* What to work on *
For this exercise, return all the data word for word, with images left out.

* Task input *
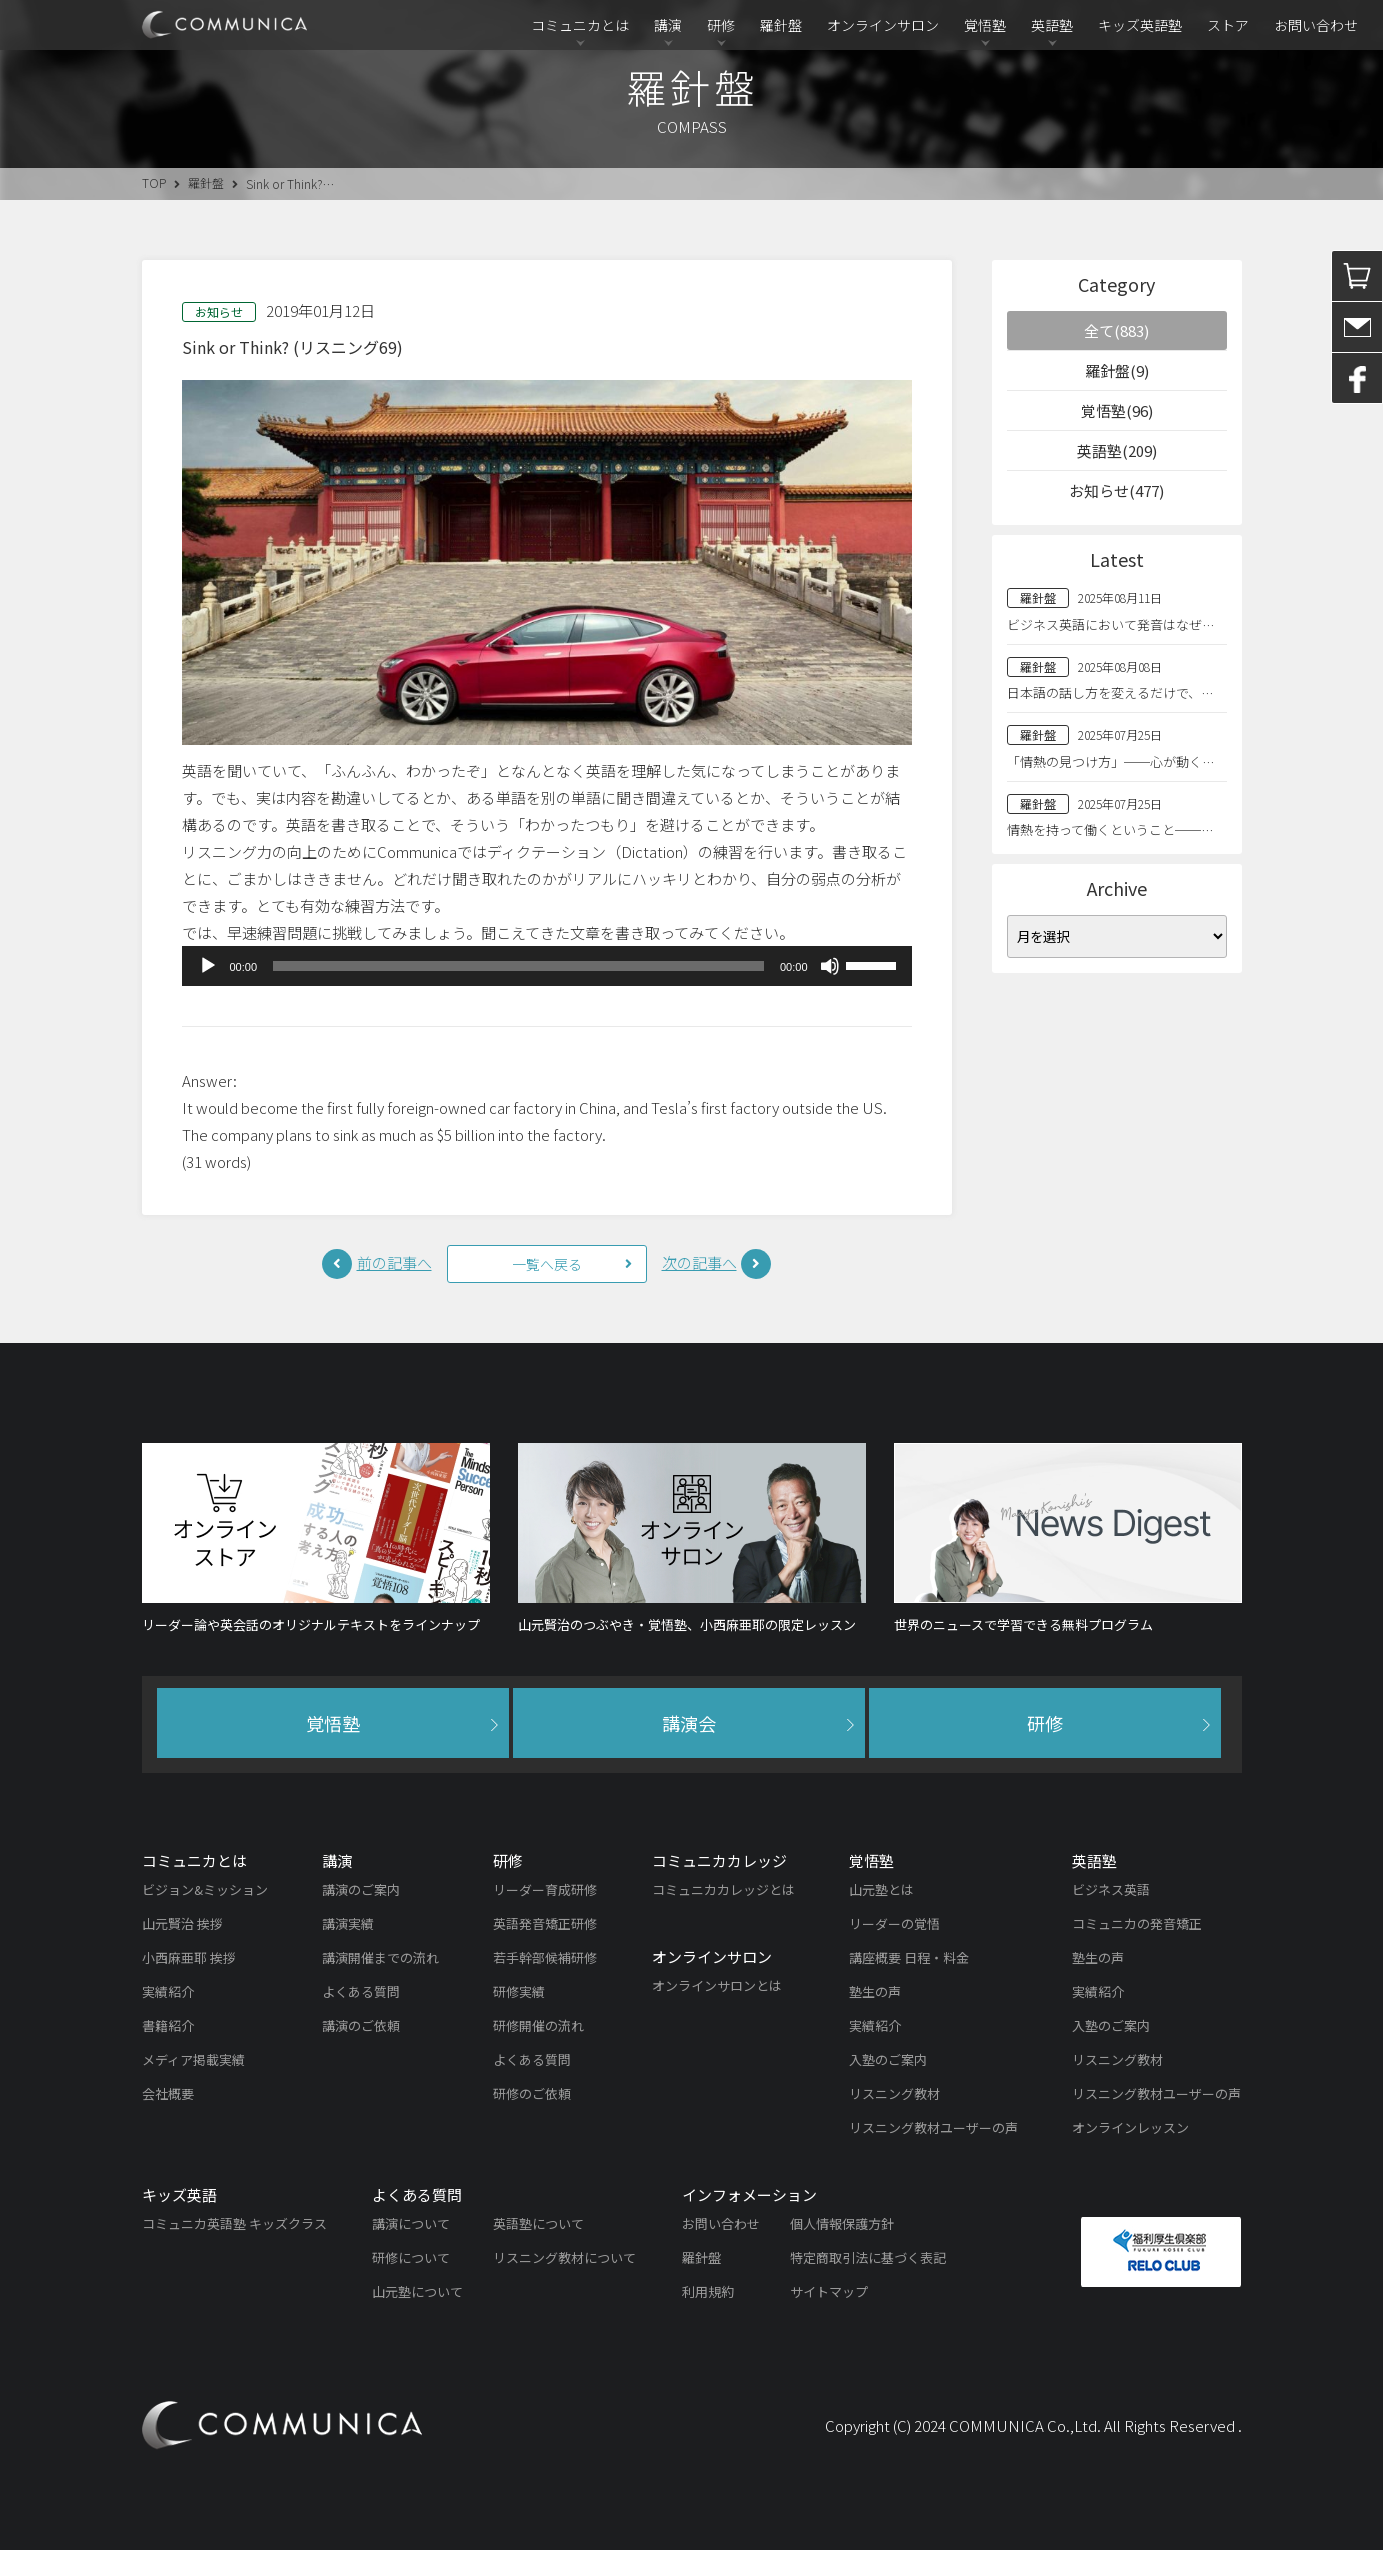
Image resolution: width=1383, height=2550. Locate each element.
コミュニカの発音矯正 (1137, 1923)
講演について (411, 2223)
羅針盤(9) (1117, 370)
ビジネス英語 (1111, 1889)
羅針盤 (781, 25)
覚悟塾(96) (1117, 410)
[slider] (518, 966)
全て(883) (1116, 330)
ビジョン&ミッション (205, 1889)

* Result of this task *
Image resolution: width=1383, height=2550. Locate each element.
コミュニカの発音矯正 (1137, 1923)
講演について (411, 2223)
羅針盤(9) (1117, 370)
ビジネス英語 (1111, 1889)
羅針盤 (781, 25)
覚悟塾(96) (1117, 410)
[slider] (518, 966)
全て(883) (1116, 330)
ビジョン&ミッション (205, 1889)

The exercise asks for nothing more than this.